• _PROBLEM REQUIREMENTS_
Filter the material, keeping only lines with the word "rada".

• _RECORDS FOR THIS TASK_
+++++
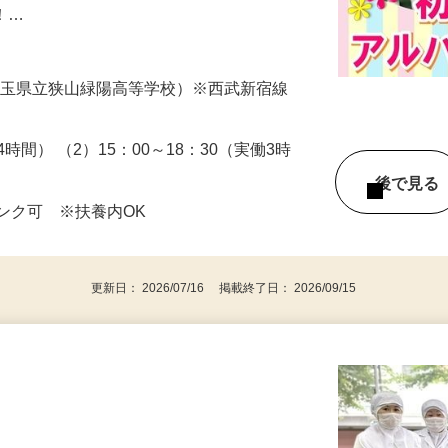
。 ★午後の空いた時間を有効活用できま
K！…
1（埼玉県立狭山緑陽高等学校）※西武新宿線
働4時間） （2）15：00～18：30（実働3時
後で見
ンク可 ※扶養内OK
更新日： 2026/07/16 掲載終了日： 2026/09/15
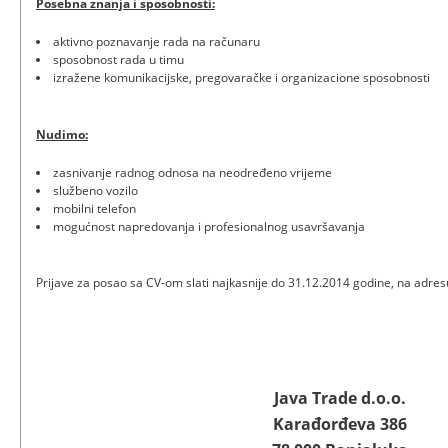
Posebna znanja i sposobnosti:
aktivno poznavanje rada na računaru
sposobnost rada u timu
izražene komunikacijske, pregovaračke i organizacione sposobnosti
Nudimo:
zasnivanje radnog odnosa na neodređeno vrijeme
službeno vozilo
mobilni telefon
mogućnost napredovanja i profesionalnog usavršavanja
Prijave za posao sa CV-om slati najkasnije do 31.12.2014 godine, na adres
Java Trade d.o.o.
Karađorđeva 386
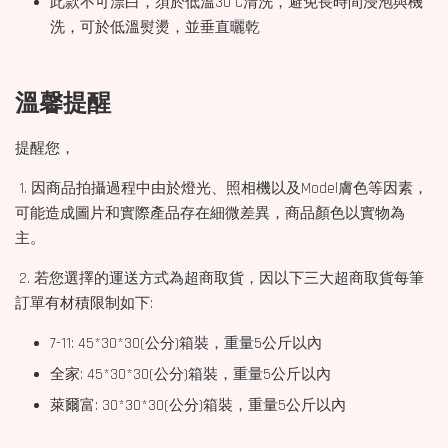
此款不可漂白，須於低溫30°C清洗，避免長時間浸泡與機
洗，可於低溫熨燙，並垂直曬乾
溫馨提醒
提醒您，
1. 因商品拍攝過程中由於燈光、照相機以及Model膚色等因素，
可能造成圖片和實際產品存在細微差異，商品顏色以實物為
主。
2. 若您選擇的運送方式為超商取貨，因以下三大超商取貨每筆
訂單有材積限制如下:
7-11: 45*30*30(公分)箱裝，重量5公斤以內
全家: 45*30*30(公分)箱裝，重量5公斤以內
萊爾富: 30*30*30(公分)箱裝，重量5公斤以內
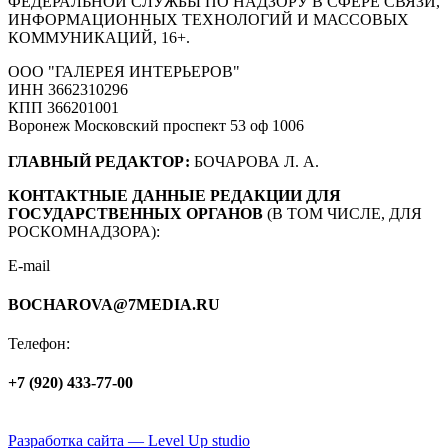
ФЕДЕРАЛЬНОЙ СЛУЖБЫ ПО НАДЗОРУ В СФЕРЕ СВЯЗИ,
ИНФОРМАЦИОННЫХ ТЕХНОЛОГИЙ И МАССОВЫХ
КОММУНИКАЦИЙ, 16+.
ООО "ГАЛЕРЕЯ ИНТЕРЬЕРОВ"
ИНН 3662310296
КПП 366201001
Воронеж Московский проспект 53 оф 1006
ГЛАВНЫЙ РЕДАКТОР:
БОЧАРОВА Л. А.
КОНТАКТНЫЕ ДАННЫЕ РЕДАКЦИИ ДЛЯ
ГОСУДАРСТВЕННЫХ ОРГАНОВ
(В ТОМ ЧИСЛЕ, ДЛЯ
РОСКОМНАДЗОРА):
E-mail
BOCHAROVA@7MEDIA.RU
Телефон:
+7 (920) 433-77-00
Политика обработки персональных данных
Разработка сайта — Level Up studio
+++++
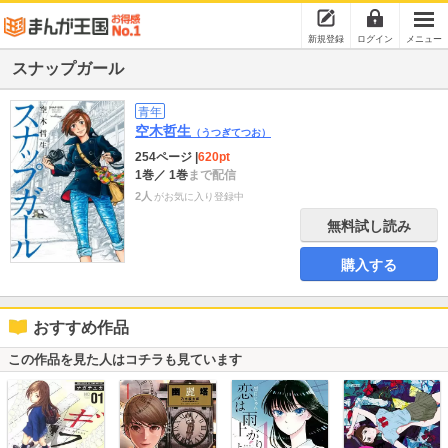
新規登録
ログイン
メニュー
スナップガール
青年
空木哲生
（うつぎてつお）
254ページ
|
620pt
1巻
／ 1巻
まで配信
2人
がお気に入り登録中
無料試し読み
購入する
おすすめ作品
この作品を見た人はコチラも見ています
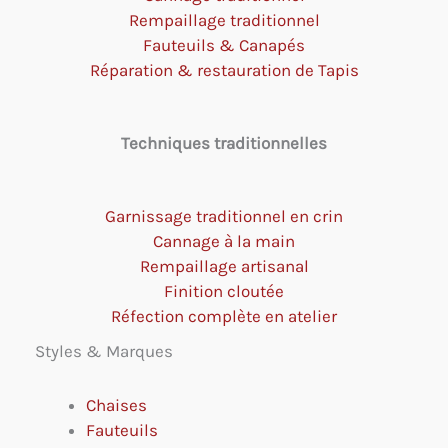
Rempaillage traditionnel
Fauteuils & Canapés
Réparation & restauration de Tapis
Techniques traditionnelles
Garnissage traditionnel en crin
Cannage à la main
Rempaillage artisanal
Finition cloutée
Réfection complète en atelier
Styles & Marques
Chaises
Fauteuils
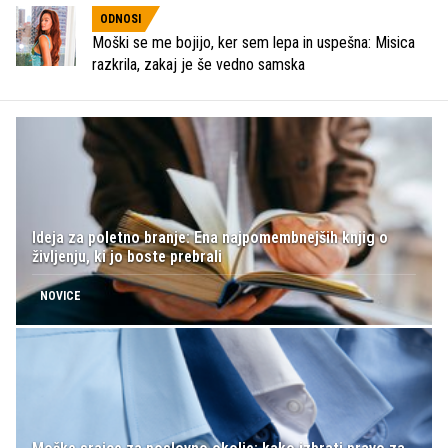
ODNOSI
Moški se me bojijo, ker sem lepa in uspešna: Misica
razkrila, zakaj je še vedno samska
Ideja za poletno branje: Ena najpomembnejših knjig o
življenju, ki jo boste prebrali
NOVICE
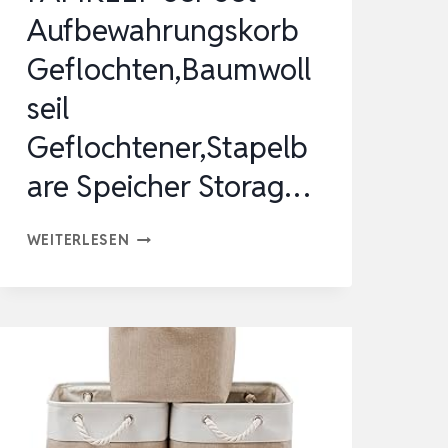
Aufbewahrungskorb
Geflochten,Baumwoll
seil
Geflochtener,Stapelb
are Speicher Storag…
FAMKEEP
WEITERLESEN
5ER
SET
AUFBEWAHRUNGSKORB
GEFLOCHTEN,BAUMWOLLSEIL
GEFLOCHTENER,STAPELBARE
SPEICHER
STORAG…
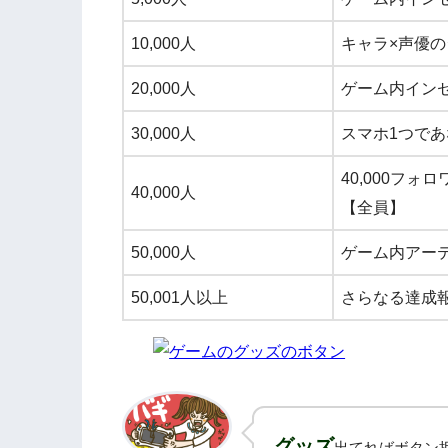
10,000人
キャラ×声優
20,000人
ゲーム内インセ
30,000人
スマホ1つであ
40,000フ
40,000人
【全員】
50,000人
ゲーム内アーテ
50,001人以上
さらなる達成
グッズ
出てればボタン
+++++
• _RESULT FOR THIS EXERCISE_
aktivno poznavanje rada na računaru
sposobnost rada u timu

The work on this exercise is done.